Teddy Heading Toward The Northwest Coast Of Newfoundland

Post-Tropical Cyclone

Tropics Forecast Cone at 10:43 Wednesday Evening, September 23rd

Location 530 miles NNE of Halifax Nova Scotia
Wind 50 mph
Heading NNE at 32 mph
Pressure 28.8
Coordinates 57.3W, 51.0N


At 1100 PM AST (0300 UTC), the center of Post-Tropical Cyclone Teddy was located near latitude 51.0 North, longitude 57.3 West based on the Marble Mountain, Newfoundland, radar and surface observations along the west coast of Newfoundland. The post-tropical cyclone is moving toward the north-northeast near 32 mph (52 km/h), and this general motion is expected to continue through Thursday. On the forecast track, the center of Teddy should move closer to the northwestern Newfoundland coast tonight and into the Labrador Sea on Thursday before merging with a larger extratropical low.

Maximum sustained winds are near 50 mph (85 km/h) with higher gusts. Little change in strength is forecast before the system merges with the extratropical low on Thursday.

Tropical-storm-force winds extend outward up to 205 miles (335 km) from the center.

The estimated minimum central pressure is 975 mb (28.80 inches). By the Sea, Newfoundland (near the Cow Head Lighthouse) reported a barometric pressure of 979 mb (28.91 inches).

Tropics Satellite at 10:44 Wednesday Evening, September 23rd

Watches and Warnings




There are no coastal watches or warnings in effect.
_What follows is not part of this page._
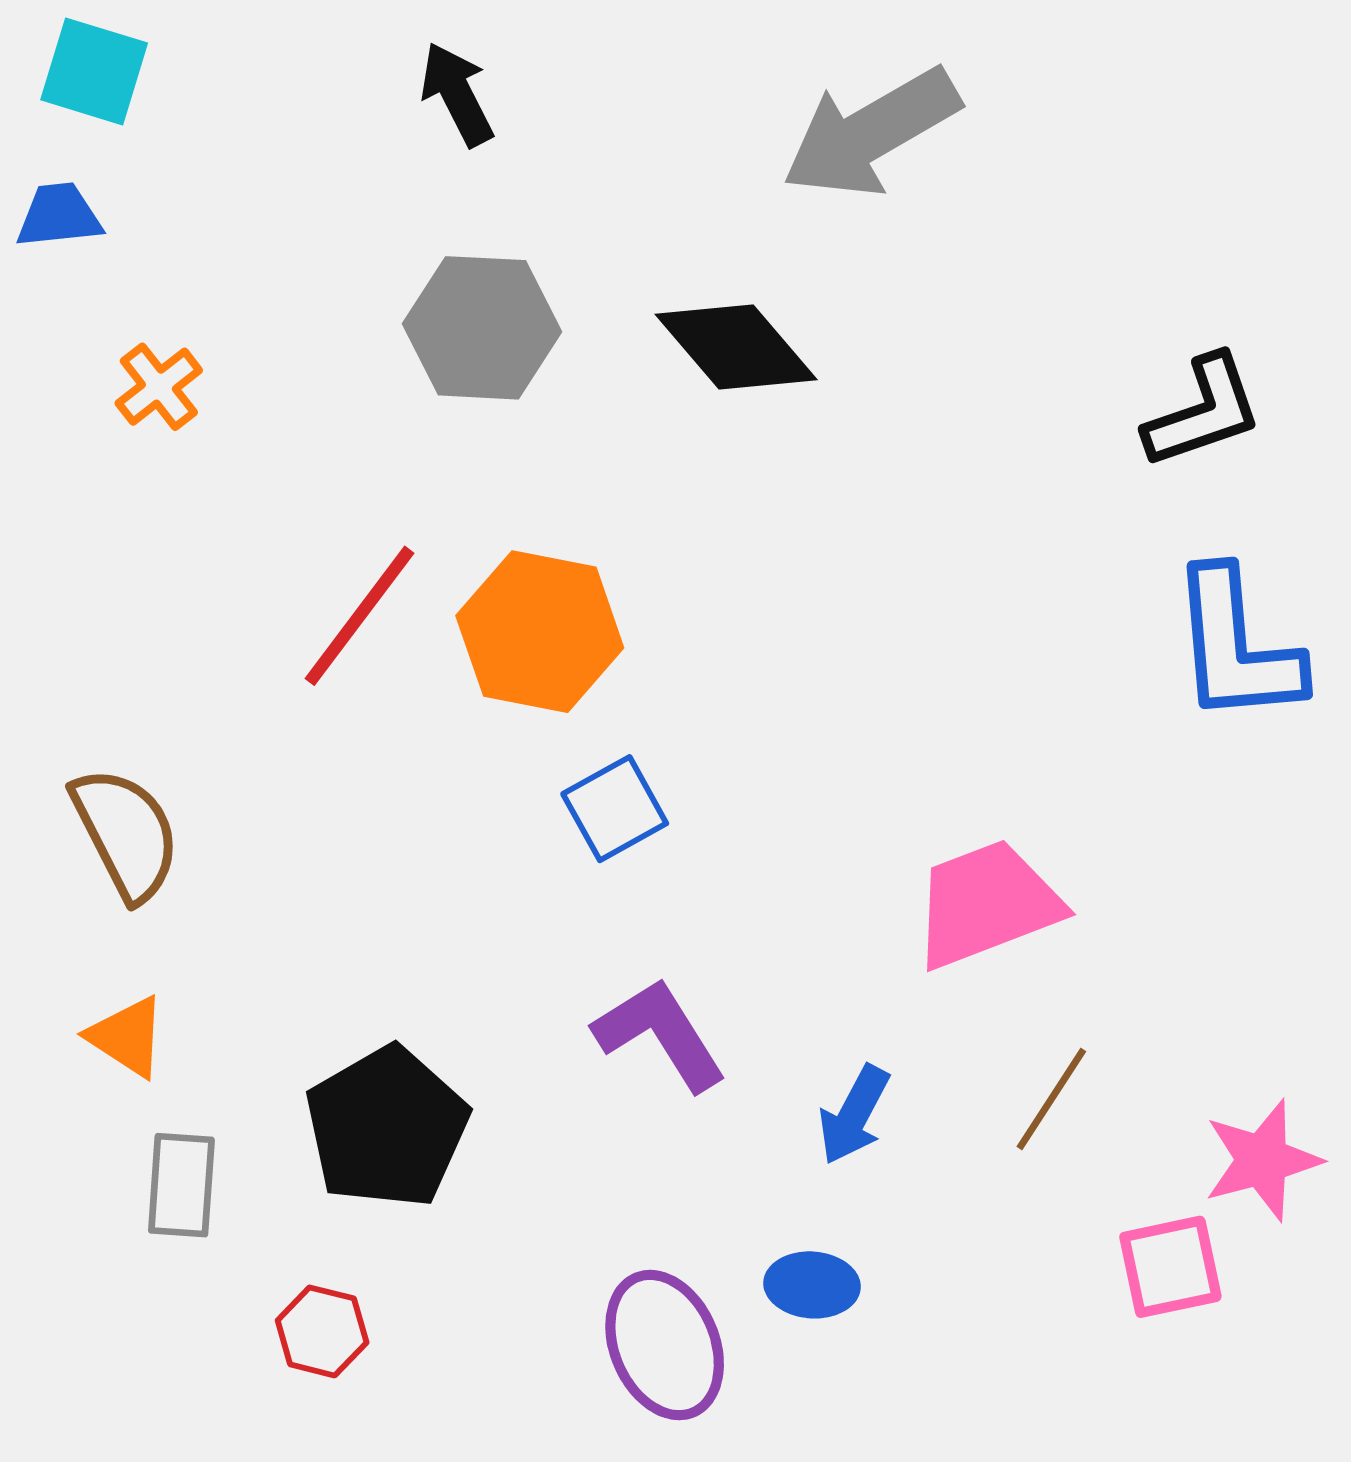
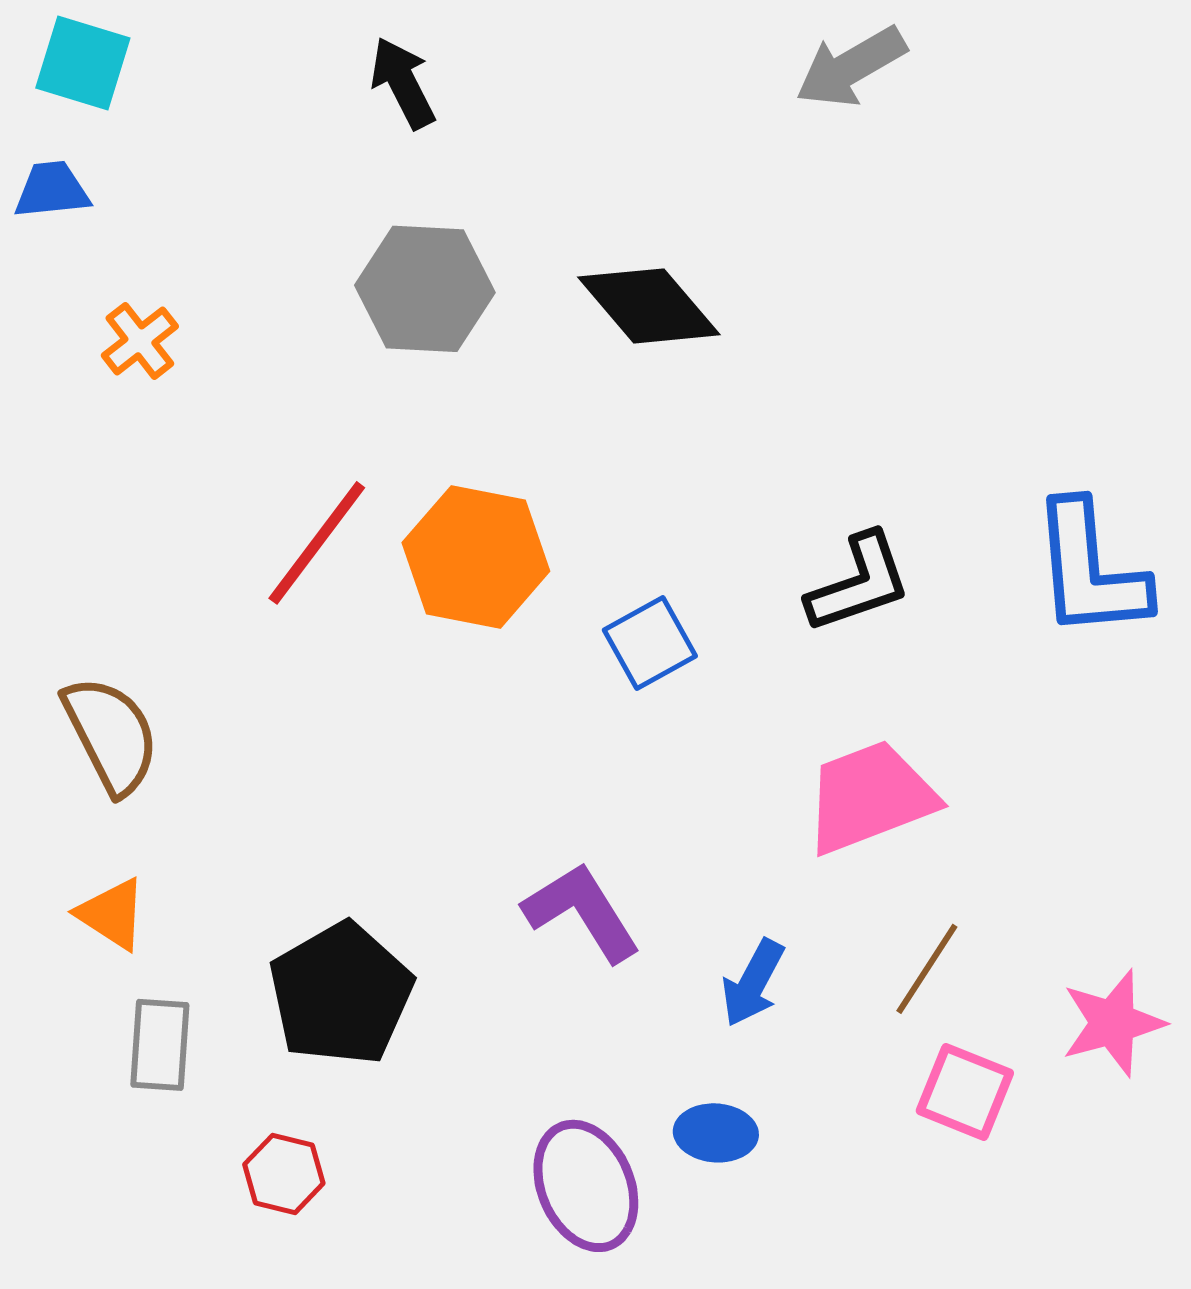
gray arrow: (871, 133) -> (851, 67), moved, size x0.7
black L-shape: (1203, 412) -> (859, 583), moved
blue square: (615, 809) -> (650, 643), moved
pink square: (1170, 1267) -> (965, 1092), moved, turned 34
Tropics Models at 3:15 Thursday Night, September 24th

Land Hazards

Key messages for Teddy can be found in the Tropical Cyclone Discussion under AWIPS header MIATCDAT5 and WMO header WTNT45 KNHC and on the web at www.hurricanes.gov/text/MIATCDAT5.shtml.

SURF: Large swells generated by Teddy are affecting Bermuda, the Lesser Antilles, the Greater Antilles, the Bahamas, the east coast of the United States, and Atlantic Canada. These swells are likely to cause life-threatening surf and rip current conditions. Please consult products from your local weather office.

WIND: Gusty winds are possible along the western coast of Newfoundland tonight.